Endo, Mylan and Gilead have forward earnings ratios of 3.9, 6.6 and 6.7, respectively.
Then there's transportation stocks like General Motors and Delta Air Lines which have lost more than 6 percent and 22 percent, respectively, of their share prices this year. The automotive giant has a price-to-earnings ratio of 5.7 while the airline comes in just under 7.
Is there a case to buy these embattled names that appear to have cheap price tags?
"This is really a lottery ticket trade. You don't know which of them could bounce," Boris Schlossberg, managing director of FX strategy at BK Asset Management, said Tuesday on CNBC's "Trading Nation."
He suggested that investors buy shares of all five companies in small proportion and see which could potentially improve.

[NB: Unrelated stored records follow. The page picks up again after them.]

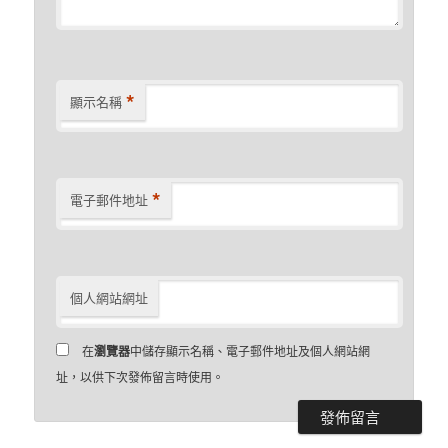
*
顯示名稱
*
電子郵件地址
個人網站網址
在
瀏覽器
中儲存顯示名稱、電子郵件地址及個人網站網
址，以供下次發佈留言時使用。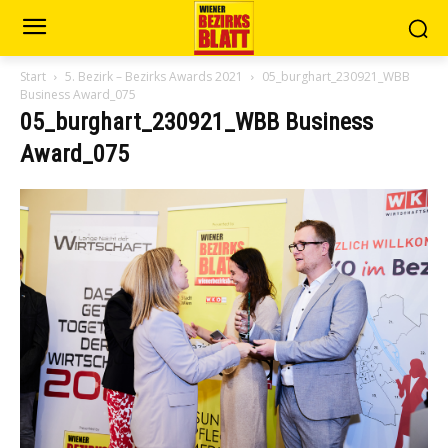
Start
5. Bezirk – Bezirks Awards 2021
05_burghart_230921_WBB
Business Award_075
05_burghart_230921_WBB Business
Award_075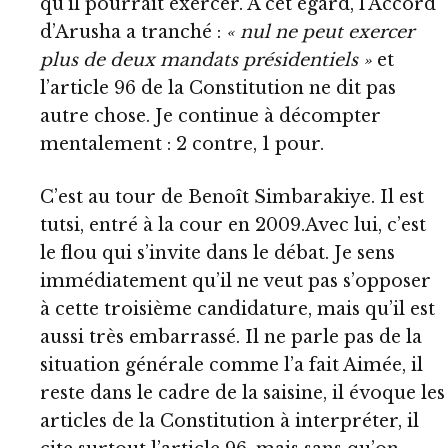
qu’il pourrait exercer. A cet égard, l’Accord
d’Arusha a tranché :
« nul ne peut exercer
plus de deux mandats présidentiels »
et
l’article 96 de la Constitution ne dit pas
autre chose. Je continue à décompter
mentalement : 2 contre, 1 pour.
C’est au tour de Benoît Simbarakiye. Il est
tutsi, entré à la cour en 2009.Avec lui, c’est
le flou qui s’invite dans le débat. Je sens
immédiatement qu’il ne veut pas s’opposer
à cette troisième candidature, mais qu’il est
aussi très embarrassé. Il ne parle pas de la
situation générale comme l’a fait Aimée, il
reste dans le cadre de la saisine, il évoque les
articles de la Constitution à interpréter, il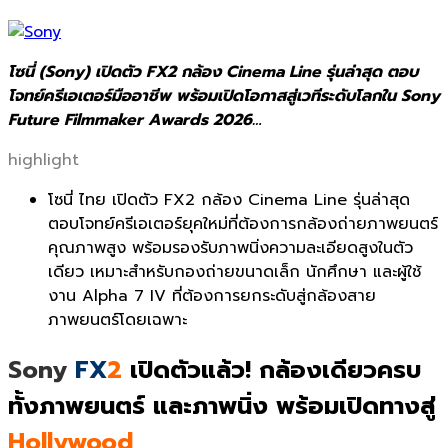
โซนี่ (Sony) เปิดตัว FX2 กล้อง Cinema Line รุ่นล่าสุด ตอบ
โจทย์ครีเอเตอร์มืออาชีพ พร้อมเปิดโอกาสสู่เวทีระดับโลกใน Sony
Future Filmmaker Awards 2026…
highlight
โซนี่ ไทย เปิดตัว FX2 กล้อง Cinema Line รุ่นล่าสุด
ตอบโจทย์ครีเอเตอร์ยุคใหม่ที่ต้องการกล้องถ่ายภาพยนตร์
คุณภาพสูง พร้อมรองรับภาพนิ่งความละเอียดสูงในตัว
เดียว เหมาะสำหรับกองถ่ายขนาดเล็ก นักศึกษา และผู้ใช้
งาน Alpha 7 IV ที่ต้องการยกระดับสู่กล้องสาย
ภาพยนตร์โดยเฉพาะ
Sony
FX
2
เปิดตัวแล้ว! กล้องเดียวครบ
ทั้งภาพยนตร์ และภาพนิ่ง พร้อมเปิดทางสู่
Hollywood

If even one of the five names with the lowest valuations sees a strong bounce back, Schlossberg said, "it should pay in profits, pretty much, for positions in all of the other four."
"The problem with that idea is that you just don't know which one of them will begin to go back up on a trajectory," he said.
"So I think the best way to play this is to kind of buy the whole basket and then hope that one of them recovers enough to make the money on the whole position."
Top technician Jonathan Krinsky warned that investors should be wary of catching a falling knife.
"Most of them are in pretty severe downtrends, so we generally don't like trying to bottom-fish that," the chief market technician at MKM Partners, said Tuesday on "Trading Nation."
Krinsky said General Motors is one name in the five that may look to reverse its decline.
The automaker is now trading above its 200-day moving average and has trended higher, toward resistance levels of $32 and $33, Krinsky said, and sees breakout potential.